**** DATA FOR REVIEW

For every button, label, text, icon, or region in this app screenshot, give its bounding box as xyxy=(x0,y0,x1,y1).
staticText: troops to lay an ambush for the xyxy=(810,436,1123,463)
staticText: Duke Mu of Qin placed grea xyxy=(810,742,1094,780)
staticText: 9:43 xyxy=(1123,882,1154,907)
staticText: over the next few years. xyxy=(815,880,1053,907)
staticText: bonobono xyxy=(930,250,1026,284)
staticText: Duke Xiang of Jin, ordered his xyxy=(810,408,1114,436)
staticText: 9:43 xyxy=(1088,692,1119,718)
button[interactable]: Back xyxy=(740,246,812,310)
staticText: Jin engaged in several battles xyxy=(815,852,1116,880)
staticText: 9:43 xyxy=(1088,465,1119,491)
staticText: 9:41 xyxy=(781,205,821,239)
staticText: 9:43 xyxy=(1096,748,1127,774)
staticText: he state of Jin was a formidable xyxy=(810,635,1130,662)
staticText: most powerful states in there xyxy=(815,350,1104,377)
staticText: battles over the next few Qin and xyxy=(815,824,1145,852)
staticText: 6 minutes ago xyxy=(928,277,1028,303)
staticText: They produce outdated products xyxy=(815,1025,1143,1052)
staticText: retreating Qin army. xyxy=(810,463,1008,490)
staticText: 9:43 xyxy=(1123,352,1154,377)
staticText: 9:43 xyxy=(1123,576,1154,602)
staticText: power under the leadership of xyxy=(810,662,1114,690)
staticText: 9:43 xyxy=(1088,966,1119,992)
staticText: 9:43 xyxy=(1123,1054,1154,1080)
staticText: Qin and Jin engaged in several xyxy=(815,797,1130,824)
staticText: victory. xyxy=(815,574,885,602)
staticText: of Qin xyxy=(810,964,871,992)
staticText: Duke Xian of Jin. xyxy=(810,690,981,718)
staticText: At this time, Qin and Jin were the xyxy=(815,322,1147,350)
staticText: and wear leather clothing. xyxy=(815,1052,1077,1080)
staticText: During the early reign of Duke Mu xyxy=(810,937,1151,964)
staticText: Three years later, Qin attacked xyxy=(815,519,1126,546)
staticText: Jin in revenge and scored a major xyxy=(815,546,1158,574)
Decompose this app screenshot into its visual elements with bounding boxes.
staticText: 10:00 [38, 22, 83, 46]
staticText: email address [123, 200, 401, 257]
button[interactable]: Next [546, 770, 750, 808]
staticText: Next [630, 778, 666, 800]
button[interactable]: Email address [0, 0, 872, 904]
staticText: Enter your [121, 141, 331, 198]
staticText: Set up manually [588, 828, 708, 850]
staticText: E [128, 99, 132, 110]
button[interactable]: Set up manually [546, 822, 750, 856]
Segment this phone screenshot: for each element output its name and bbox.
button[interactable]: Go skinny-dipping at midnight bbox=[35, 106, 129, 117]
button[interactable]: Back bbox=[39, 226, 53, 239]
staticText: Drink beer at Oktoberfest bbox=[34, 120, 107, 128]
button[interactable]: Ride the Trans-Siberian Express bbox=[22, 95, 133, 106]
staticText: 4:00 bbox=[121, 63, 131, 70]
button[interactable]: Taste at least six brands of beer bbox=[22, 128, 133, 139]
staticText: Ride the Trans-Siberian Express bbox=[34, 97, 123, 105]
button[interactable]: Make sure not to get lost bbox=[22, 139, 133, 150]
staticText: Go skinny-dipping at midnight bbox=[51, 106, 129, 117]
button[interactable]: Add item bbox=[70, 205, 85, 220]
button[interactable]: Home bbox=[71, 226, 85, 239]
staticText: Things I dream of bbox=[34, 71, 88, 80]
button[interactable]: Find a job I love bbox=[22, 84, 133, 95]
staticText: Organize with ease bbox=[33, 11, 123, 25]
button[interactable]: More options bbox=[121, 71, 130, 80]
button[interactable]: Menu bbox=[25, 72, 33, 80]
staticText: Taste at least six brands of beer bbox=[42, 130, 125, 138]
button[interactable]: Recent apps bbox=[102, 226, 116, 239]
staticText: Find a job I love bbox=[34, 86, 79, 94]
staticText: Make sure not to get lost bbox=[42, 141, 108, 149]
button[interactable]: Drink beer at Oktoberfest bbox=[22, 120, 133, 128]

********

● EXERCISE
Scan the data above. Return every line with "sure" in it.

● RESULT OF THE TASK
button[interactable]: Make sure not to get lost bbox=[22, 139, 133, 150]
staticText: Make sure not to get lost bbox=[42, 141, 108, 149]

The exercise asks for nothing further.